Description
In a summative assessment for an introductory sociology course, students create a field log of their everyday experience and analyze their experiences through a sociological lens. The purpose of this assessment is for students to understand themselves as actors in their society by considering the role they play in their families, workplaces, communities, campuses, and other social contexts. Students collaborate to reflect on their field logs, broadening their understanding of how different people view the same experience in diverse ways. Students submit a final analytical paper and faculty assess student critical thinking and real world application of concepts.
This assessment measures Bachelor’s level DQP proficiencies: specialized knowledge, engaging diverse perspectives, applied and collaborative learning.
Background and Context
American Public University System serves a student body comprised of mostly adult learners, many engaged in military and public service roles. Learning through hands-on activities that relate to everyday life supports learning among our students. The connections between sociology and the lived experience are obvious to our faculty, but not to students. This assessment was designed to awaken students to real world applications of sociology, encouraging mindful and reflective thinking. With respect to DQP proficiencies, students apply specialized knowledge related to course content. Students also develop broader personal and professional skills meeting DQP proficiencies in engaging in diverse perspectives as well as in applied and collaborative learning.

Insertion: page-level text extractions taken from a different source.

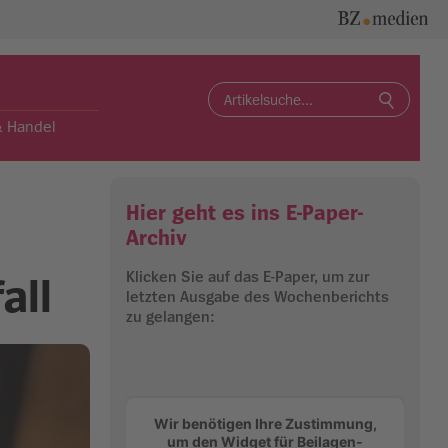
Search
for:
& Handel
Hier geht es ins E-Paper-
Archiv
Klicken Sie auf das E-Paper, um zur
all
letzten Ausgabe des Wochenberichts
zu gelangen:
Wir benötigen Ihre Zustimmung,
um den Widget für Beilagen-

Our Introduction to Sociology course is a lower-level general education course that fulfills a social science requirement. The students in the course are a mixture of majors and non-majors with the majority non-majors. This assessment is critical to providing content foundation for sociology majors, but also for helping non-majors consider the dynamic and reciprocal relationship of an individual affecting society and society affecting an individual.
The assessment is in two parts, scaffolded so that students have a collaborative activity and then an analytical paper. Halfway through the course students create a field log of the social experiences they have during their day. The first part of the assessment is a collaborative activity designed for the discussion board, students share their experiences and respond to one another to validate or critique the ways peers are connecting their field log observations to sociological concepts. Through collaboration, classmates offer new and diverse perspectives and observations that the student may not have noticed in their day. This part of the assessment focuses on measuring two DQP proficiency areas, students engage in diverse perspectives and students learn through application and collaboration. The second part of the assessment is an analytical paper in which students present a written analysis of their field log and lived experience through a sociological lens. In the final paper, students dig into the diverse perspectives they explored in the collaboration activity, and present their specialized knowledge in sociology.
Alignment and Scaffolding
Many students in this course are new to college, having little previous or recent college coursework. This course is eight weeks and students complete the first part of the assessment, the collaboration activity, in the discussion board halfway through the course, in Week 5. This point in the course works well because students have four weeks to learn basic course concepts before trying to identify sociological concepts in their life and analyze their experiences with those concepts. By Week 7, students have expanded their understanding of sociology and collaborated with peers to diversify their interpretation and analysis of their field logs. Students then produce the second part of the assessment, an analytical paper.
For majors, this assignment prepares students to start thinking of sociology in an applied fashion, which is especially important for their toolkit on the social science job market. For non-majors, this assessment prepares students to consider social processes that drive people’s behaviors, shaping the norms and patterns around us. Regardless of major or career choice, all students can benefit from being able to apply a sociological lens to their personal and professional relationships.
Reflections
Some students struggle to identify a way that their everyday life connects with sociological concepts. By adding a collaborative activity to this assessment, students are improving their comprehension of sociology and diversifying how they think about their lived experience and the lived experience of others. Students sometimes describe rich scenes and interactions that for a trained social scientist have obvious connections to kinship, religion, race, socioeconomic status, stereotypes, sexuality and other main research areas in the field. This scaffolded assessment highlights to students that those concepts are part of their everyday life. Cultivating this awareness for students help them consider everyday life as sociology. This is an important part of this assessment and our overall sociology program.
In redesigning this assessment, a sample field log was created for students. Students sometimes reported that keeping a field log was overwhelming and they had difficulty knowing which details and observations to include. The sample field log has helped students be more focused with their field logs and have a better idea of how to apply course concepts to their observations.
The collaboration activity has been a really positive addition for faculty and students, fostering better relationship building and teamwork. By openly working through their ideas and considering the ideas of others, students have positive direction, or redirection, through the collaboration activity. This gives them an opportunity to improve in the analytical paper if improvement is needed. After interacting with classmates and faculty in the collaboration activity, students are set up for success. It may feel less like a ‘gotcha’ moment when they struggle to apply and analyze concepts in the analytical paper, having never practiced before.
We are early in implementing this new assessment design, but early reviews of the results suggest we should incorporate more collaborative and scaffolded learning into other courses in the program.